• GE U Boat electrical generation question

  • Discussion of General Electric locomotive technology. Current official information can be found here: www.getransportation.com.
Discussion of General Electric locomotive technology. Current official information can be found here: www.getransportation.com.

Moderators: AMTK84, MEC407

  by uhaul
 
Why did the U-boats trip ground relays at top speed? Was it just the U36Bs or any U-boat 4 axle or 6 axle in general that tripped ground relays at top speed?

Happy New Year
Last edited by uhaul on Sun Dec 30, 2007 2:27 pm, edited 1 time in total.

  by DutchRailnut
 
The Early GE's just did, untill GE stated using Alternators in their B23-7's at High speed the voltage just got to high at generator end and any dust or moisture made them trip.

  by John_Perkowski
 
Amtrak Forum Moderator Note:

I'm sending this to the GE Locomotive Forum for more opportunities for a detailed answer.

  by DutchRailnut
 
Just Explanation, the question came up when someone stated that the U-boats on original Auto train operation did 75 mph (according to trains magazine) where someone with timetable info said max speed was 70.

  by .Taurus.
 
what happens when "ground relays trip" ?
cause it to problems with the wayside signals?
Bye

  by DutchRailnut
 
no it just drops load on engine and if engineer leaves throttle in 7 or 8 notch the main engine shuts down.

  by LCJ
 
The ground relay does two things -- it reduces diesel engine speed to idle, and cuts off the generator field current (which unloads the generator, cutting off high voltage current to the traction motors). The ground relay does not shut down the engine no matter what position the throttle is in.

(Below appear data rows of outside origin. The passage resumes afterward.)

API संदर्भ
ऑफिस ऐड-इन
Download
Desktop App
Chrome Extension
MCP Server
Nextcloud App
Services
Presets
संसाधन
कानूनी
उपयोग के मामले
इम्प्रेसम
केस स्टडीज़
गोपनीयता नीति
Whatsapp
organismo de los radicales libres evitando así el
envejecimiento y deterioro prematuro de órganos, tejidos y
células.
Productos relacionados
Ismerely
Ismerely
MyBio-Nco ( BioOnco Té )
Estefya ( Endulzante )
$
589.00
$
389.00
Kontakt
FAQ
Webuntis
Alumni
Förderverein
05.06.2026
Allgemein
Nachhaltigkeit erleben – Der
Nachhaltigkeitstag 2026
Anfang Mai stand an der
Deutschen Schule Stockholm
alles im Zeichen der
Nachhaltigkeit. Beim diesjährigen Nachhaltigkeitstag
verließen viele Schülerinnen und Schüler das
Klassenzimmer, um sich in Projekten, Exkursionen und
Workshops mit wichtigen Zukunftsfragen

On occasion, though, there may be an overspeed shutdown of the engine caused by the sudden loss of generator load.

  by .Taurus.
 
Ah
the ground relay isn't located at the ground besides the tracks but is inside the u-boat and the word 'ground' is a electro technical term :-D

  by LCJ
 
The ground relay acts as an interrupter for the traction high voltage system, tripping whenever there is a fault (short circuit) in the main generator, or the traction motors, or the connections between the the generator and the traction motors. These faults are often caused by the build up of dirt or small pieces of wire broken off from the windings.

Without this device, a short circuit would very quickly turn into a fire!

  by GN 599
 
A fellow engineer thats been around a while told me a good way to screw an Alco up was to throw a U-Boat in the consist. For some reason or another the Alco's electrical system didnt mesh well with GE.

  by GOLDEN-ARM
 
GN 599 wrote:A fellow engineer thats been around a while told me a good way to screw an Alco up was to throw a U-Boat in the consist. For some reason or another the Alco's electrical system didnt mesh well with GE.
Seems the best way to screw up ANY consist......... :P

  by Luther Brefo
 
GN 599 wrote:A fellow engineer thats been around a while told me a good way to screw an Alco up was to throw a U-Boat in the consist. For some reason or another the Alco's electrical system didnt mesh well with GE.
Never heard such a thing...please explain...

  by DutchRailnut
 
yup that would be weird as ALCO uses a GE electrical system for about 90% of components.

  by Luther Brefo
 
DutchRailnut wrote:yup that would be weird as ALCO uses a GE electrical system for about 90% of components.
My thoughts exactly...

  by LCJ
 
My personal experience (oh so many years ago now) with early U-series GE units was that they played havoc with controlling the train when mixed in with other types.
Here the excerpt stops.